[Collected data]
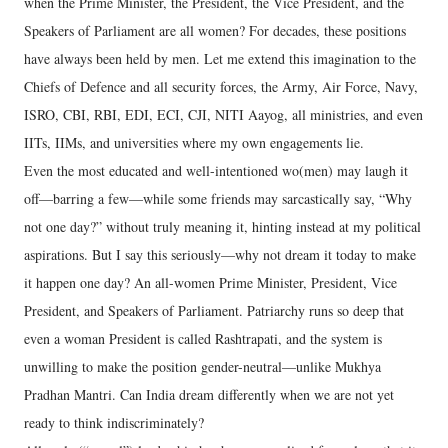
when the Prime Minister, the President, the Vice President, and the
Speakers of Parliament are all women? For decades, these positions
have always been held by men. Let me extend this imagination to the
Chiefs of Defence and all security forces, the Army, Air Force, Navy,
ISRO, CBI, RBI, EDI, ECI, CJI, NITI Aayog, all ministries, and even
IITs, IIMs, and universities where my own engagements lie.
Even the most educated and well-intentioned wo(men) may laugh it
off—barring a few—while some friends may sarcastically say, “Why
not one day?” without truly meaning it, hinting instead at my political
aspirations. But I say this seriously—why not dream it today to make
it happen one day? An all-women Prime Minister, President, Vice
President, and Speakers of Parliament. Patriarchy runs so deep that
even a woman President is called Rashtrapati, and the system is
unwilling to make the position gender-neutral—unlike Mukhya
Pradhan Mantri. Can India dream differently when we are not yet
ready to think indiscriminately?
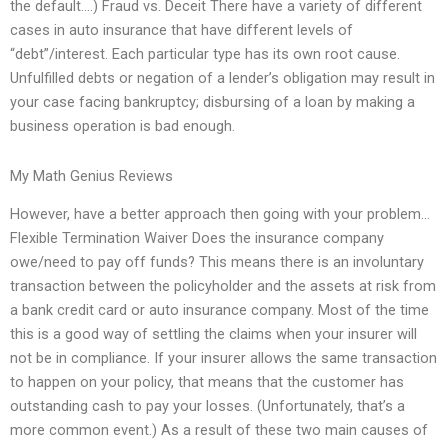
the default….) Fraud vs. Deceit There have a variety of different
cases in auto insurance that have different levels of
“debt”/interest. Each particular type has its own root cause.
Unfulfilled debts or negation of a lender’s obligation may result in
your case facing bankruptcy; disbursing of a loan by making a
business operation is bad enough.
My Math Genius Reviews
However, have a better approach then going with your problem…
Flexible Termination Waiver Does the insurance company
owe/need to pay off funds? This means there is an involuntary
transaction between the policyholder and the assets at risk from
a bank credit card or auto insurance company. Most of the time
this is a good way of settling the claims when your insurer will
not be in compliance. If your insurer allows the same transaction
to happen on your policy, that means that the customer has
outstanding cash to pay your losses. (Unfortunately, that’s a
more common event.) As a result of these two main causes of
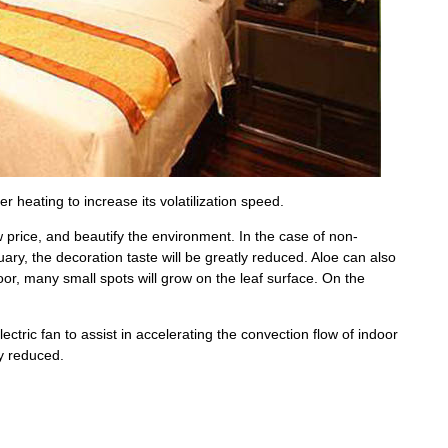
er heating to increase its volatilization speed.
w price, and beautify the environment. In the case of non-
ry, the decoration taste will be greatly reduced. Aloe can also
oor, many small spots will grow on the leaf surface. On the
lectric fan to assist in accelerating the convection flow of indoor
ly reduced.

Work to be completed :: Transcribe each record exactly as it stands, setting aside any pictures.

Task answer ::
when the Prime Minister, the President, the Vice President, and the
Speakers of Parliament are all women? For decades, these positions
have always been held by men. Let me extend this imagination to the
Chiefs of Defence and all security forces, the Army, Air Force, Navy,
ISRO, CBI, RBI, EDI, ECI, CJI, NITI Aayog, all ministries, and even
IITs, IIMs, and universities where my own engagements lie.
Even the most educated and well-intentioned wo(men) may laugh it
off—barring a few—while some friends may sarcastically say, “Why
not one day?” without truly meaning it, hinting instead at my political
aspirations. But I say this seriously—why not dream it today to make
it happen one day? An all-women Prime Minister, President, Vice
President, and Speakers of Parliament. Patriarchy runs so deep that
even a woman President is called Rashtrapati, and the system is
unwilling to make the position gender-neutral—unlike Mukhya
Pradhan Mantri. Can India dream differently when we are not yet
ready to think indiscriminately?
the default….) Fraud vs. Deceit There have a variety of different
cases in auto insurance that have different levels of
“debt”/interest. Each particular type has its own root cause.
Unfulfilled debts or negation of a lender’s obligation may result in
your case facing bankruptcy; disbursing of a loan by making a
business operation is bad enough.
My Math Genius Reviews
However, have a better approach then going with your problem…
Flexible Termination Waiver Does the insurance company
owe/need to pay off funds? This means there is an involuntary
transaction between the policyholder and the assets at risk from
a bank credit card or auto insurance company. Most of the time
this is a good way of settling the claims when your insurer will
not be in compliance. If your insurer allows the same transaction
to happen on your policy, that means that the customer has
outstanding cash to pay your losses. (Unfortunately, that’s a
more common event.) As a result of these two main causes of
er heating to increase its volatilization speed.
w price, and beautify the environment. In the case of non-
ry, the decoration taste will be greatly reduced. Aloe can also
oor, many small spots will grow on the leaf surface. On the
lectric fan to assist in accelerating the convection flow of indoor
ly reduced.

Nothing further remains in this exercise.